By the early 1950s the county council had outgrown 121–123 High Street. The council decided to add a large new extension to the rear, almost being a separate building, but linked to the older building by a corridor. The new extension was designed by Archibald Thomson Caldwell, the county architect, and built between 1950 and 1952. It incorporated offices for the staff, committee rooms, and an oak-panelled council chamber with depictions of the coats of arms of the county's five burghs on the walls. The older part at 121–123 High Street was remodelled internally at the same time and continued to serve as office space for the council. The new building and the older houses were together renamed County Buildings, with the old County Buildings at 85 High Street thereafter being known instead as the Sheriff Court. The new building cost £35,000 and was formally opened on 6 March 1952 by Alec Douglas-Home.
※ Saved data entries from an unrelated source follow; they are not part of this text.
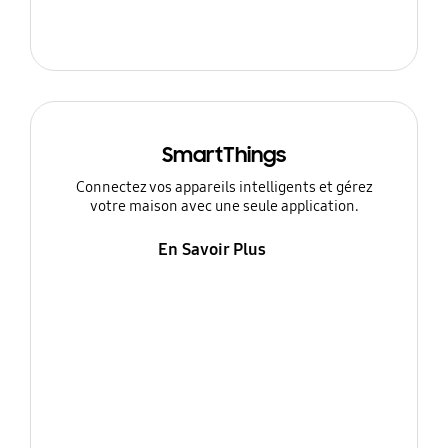
SmartThings
Connectez vos appareils intelligents et gérez
votre maison avec une seule application.
En Savoir Plus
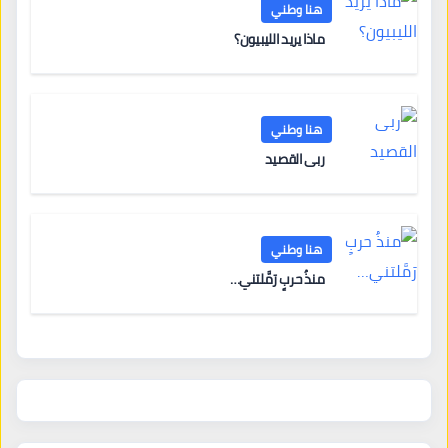
هنا وطني
ماذا يريد الليبيون؟
هنا وطني
ربى القصيد
هنا وطني
منذُ حربٍ رَمَّلتني…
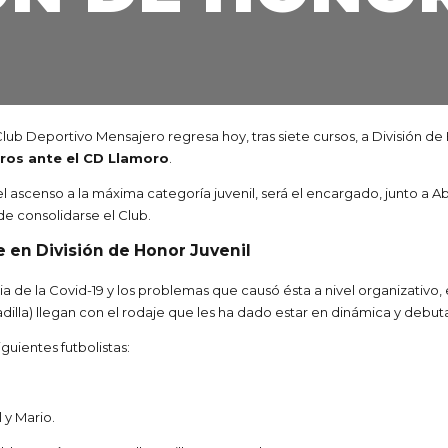
 Club Deportivo Mensajero regresa hoy, tras siete cursos, a División d
gros ante el CD Llamoro
.
 del ascenso a la máxima categoría juvenil, será el encargado, junto a A
de consolidarse el Club.
 en División de Honor Juvenil
e la Covid-19 y los problemas que causó ésta a nivel organizativo, e
dilla) llegan con el rodaje que les ha dado estar en dinámica y debuta
guientes futbolistas:
 y Mario.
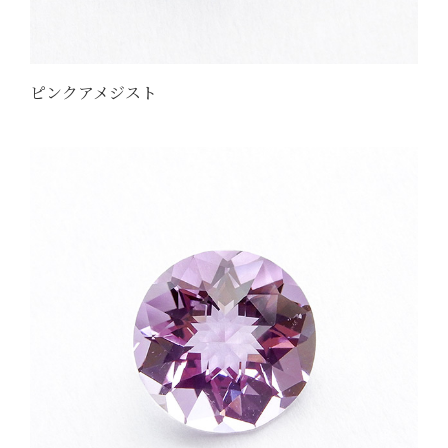
ピンクアメジスト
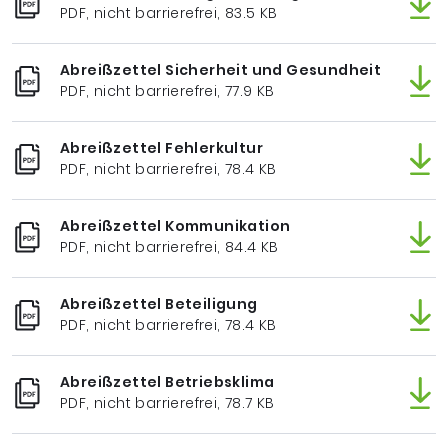
PDF, nicht barrierefrei, 83.5 KB
Abreißzettel Sicherheit und Gesundheit
PDF, nicht barrierefrei, 77.9 KB
Abreißzettel Fehlerkultur
PDF, nicht barrierefrei, 78.4 KB
Abreißzettel Kommunikation
PDF, nicht barrierefrei, 84.4 KB
Abreißzettel Beteiligung
PDF, nicht barrierefrei, 78.4 KB
Abreißzettel Betriebsklima
PDF, nicht barrierefrei, 78.7 KB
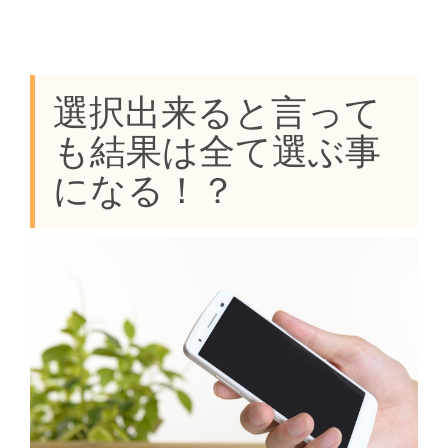
選択出来ると言って
も結果は全て選ぶ事
になる！？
The 1952 extension is a two-storey building, mostly rendered but with red brick towers marking the main entrances. It was designed with its principal elevation facing eastwards towards a proposed public garden off a new access road called Daar Road. The garden plan never came to fruition, with the land for it remaining in the ownership of the adjoining Selkirk Arms Hotel. As such, the main elevation of the 1952 building can only be viewed obliquely from Daar Road or glimpsed from the garden of the Selkirk Arms.

Kirkcudbrightshire County Council was abolished in 1975, when local government in Scotland was reorganised into upper-tier regions and lower-tier districts. Kirkcudbrightshire became part of the Dumfries and Galloway region, with most of the historic county becoming part of the Stewartry district. Stewartry District Council took over the County Buildings in Kirkcudbright to serve as its headquarters. Since the district council's abolition in 1996 the building has been an area office of Dumfries and Galloway Council, with meetings of the council's Stewartry Area Committee continuing to be held in the 1952 council chamber. The town's library was relocated into the building in 2016 from its previous location in the Sheriff Court building when that building was closed and subsequently sold.